September 5th marks the 100th anniversary of the birth of American avant-garde composer John Cage. He was responsible for introducing revolutionary compositional techniques to conventional western art music, as the foremost exponent of aleatoric (or chance) music. Cage was given the ancient Chinese text the I-Ching by one of his students, Christian Woolf (Woolf's father Kurt published the first English translation), and this text was a seminal influence on his creative output. Building on and re-defining the role of the composer and their relationship with their audience, his compositions often consulted the I-Ching using chance procedures to determine pitch, rhythm and sound production. Atlas Elipticalis (1961-2) has the star chart by Czech Astronomer Antonin Becvar (published 1958) as its basis (musical staves are superimposed over the star chart itself, and the stars help discover the pitches of the music).
Cage caused major controversy with his one of his most renowned compositions 4"33 (1952), a work in which the performers sit for its duration in silence, poised at the ready but not actually playing. While disconcerting to audiences and some critics alike, the piece raised interesting questions about the place of ambient and environmental sound in music, as well as the composer and performer voluntarily relinquishing their artistic control and desire to 'impose' their creative will on their audience. He said of the piece, "There's no such thing as silence. What they thought was silence, because they didn't know how to listen, was full of accidental sounds. You could hear the wind stirring outside during the first movement.

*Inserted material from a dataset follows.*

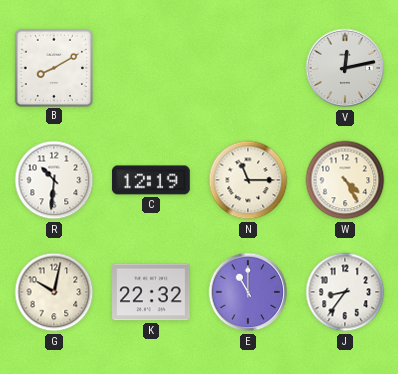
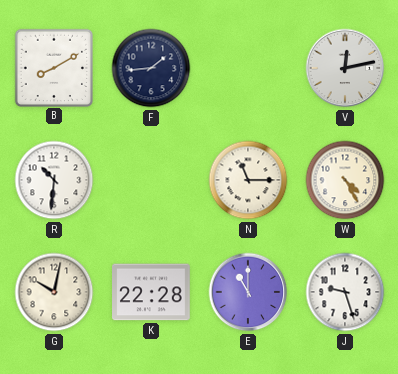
F: none -> 1:44
C: 12:19 -> none
K: 22:32 -> 22:28
J: 8:36 -> 9:27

During the second, raindrops began pattering the roof, and during the third the people themselves made all kinds of interesting sounds as they talked or walked out". It epitomises his idea that any sounds constitute, or may constitute music.
He also pioneered the use of 'prepared piano' (using a variety of external objects applied to the piano's strings to alter the instrument's timbre), creating new sound-scapes for the instrument, as well as a new style of instrumental composition.
The Music and Dance Library contains an extensive collection of books about John Cage, as well as musical scores of compositions, and audio and visual recordings of performances.